The statement
Call a class of algebras (of a fixed signature) an equational class if it is exactly the class of all algebras satisfying some set Σ of identities. Call it a variety if it is closed under H, S and P from the previous guide. Birkhoff's theorem (1935) says these two notions coincide: a class is equational if and only if it is a variety. One direction we essentially did already; the depth is in the converse.

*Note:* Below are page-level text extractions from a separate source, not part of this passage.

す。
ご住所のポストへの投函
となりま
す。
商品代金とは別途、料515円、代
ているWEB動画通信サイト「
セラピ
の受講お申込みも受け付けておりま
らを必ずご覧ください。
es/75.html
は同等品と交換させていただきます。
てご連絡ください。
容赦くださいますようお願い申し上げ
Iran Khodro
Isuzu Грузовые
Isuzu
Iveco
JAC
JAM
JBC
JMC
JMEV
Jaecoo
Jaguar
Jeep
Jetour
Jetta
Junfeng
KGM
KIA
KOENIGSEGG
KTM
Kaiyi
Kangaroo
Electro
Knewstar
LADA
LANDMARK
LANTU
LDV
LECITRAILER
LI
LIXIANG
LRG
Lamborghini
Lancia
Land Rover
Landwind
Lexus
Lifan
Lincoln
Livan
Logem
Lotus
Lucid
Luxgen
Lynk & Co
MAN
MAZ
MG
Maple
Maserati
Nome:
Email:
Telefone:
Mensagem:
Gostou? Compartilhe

Why the converse holds: free algebras do the work
Let V be a class closed under H, S, P. Define Σ to be *all* identities satisfied by every algebra in V. Clearly every member of V satisfies Σ. The hard part is the reverse inclusion: any algebra B satisfying Σ must already be in V. The proof builds the free algebra F_V(X) on a large enough generating set X, realises B as a homomorphic image of F_V(X), and shows F_V(X) ∈ V using exactly the three closure properties.
- Build the V-free algebra F = F_V(X) with X large enough to surject onto B. Concretely F is a subalgebra of a product of members of V (via all maps into V-algebras), so F ∈ SP(V) ⊆ V.

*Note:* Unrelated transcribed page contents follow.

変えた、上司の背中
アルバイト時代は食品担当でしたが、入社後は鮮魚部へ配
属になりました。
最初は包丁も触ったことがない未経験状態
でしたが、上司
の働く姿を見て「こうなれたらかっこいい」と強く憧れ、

- Pick generators surjecting onto B; the universal property extends this to a surjection F ↠ B. Hence B ∈ H(V) ⊆ V — *provided* the surjection is legitimate, which is where Σ enters.

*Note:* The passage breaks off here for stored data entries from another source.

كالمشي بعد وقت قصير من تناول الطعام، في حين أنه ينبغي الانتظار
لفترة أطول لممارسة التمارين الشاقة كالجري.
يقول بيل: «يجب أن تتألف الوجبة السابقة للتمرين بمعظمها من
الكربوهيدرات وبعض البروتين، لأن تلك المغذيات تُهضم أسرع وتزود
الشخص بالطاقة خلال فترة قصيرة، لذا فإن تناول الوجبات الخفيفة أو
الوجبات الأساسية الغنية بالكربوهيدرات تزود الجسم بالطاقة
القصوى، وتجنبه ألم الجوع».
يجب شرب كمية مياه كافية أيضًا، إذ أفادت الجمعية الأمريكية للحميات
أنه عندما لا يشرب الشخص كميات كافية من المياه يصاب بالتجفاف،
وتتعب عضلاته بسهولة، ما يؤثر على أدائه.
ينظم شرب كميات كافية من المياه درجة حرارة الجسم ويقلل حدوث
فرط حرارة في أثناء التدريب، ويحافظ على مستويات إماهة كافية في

- B satisfies Σ — every identity true throughout V. This guarantees the relations holding in B are *at least* those forced in F, so the map F ↠ B is a well-defined homomorphism. That closes the loop: B ∈ H(SP(V)) ⊆ V.
The slogan: V = HSP(K) for the variety GENERATED by a class K.
Worked instance. Let K = { Z } as a group (one infinite cyclic group).
Claim: HSP(Z) = the variety of ALL abelian groups.
P(Z): products Z^I are abelian.
S: subgroups of abelian groups are abelian.
H: quotients of abelian groups are abelian -- e.g. Z/nZ in H(Z).
So HSP(Z) is contained in the abelian-group variety.
Conversely every abelian group A is a quotient of a free abelian group
Z^(X) = a direct sum (subalgebra of a product) of copies of Z, so
A in H(S(P(Z))).
Hence HSP(Z) = abelian groups, defined by the single identity
x + y approx y + x (on top of the group identities).
Contrast: the class of FIELDS is NOT a variety.
A product of two fields, e.g. F2 x F2, has the zero-divisor (1,0)(0,1)=(0,0),
so it is not even an integral domain -- P fails. No set of identities can
define fields.What it buys you, and what it forbids
Birkhoff hands you a *decision criterion*. To prove some class is not equational, you need only exhibit one failure of closure: a subalgebra, quotient, or product that escapes the class. Fields fail at products (a product of fields has zero divisors); torsion-free abelian groups fail at quotients (Z is torsion-free but Z/2Z is not); finite groups fail at infinite products. Each non-example is a single coordinate-level computation, not a model-theoretic argument.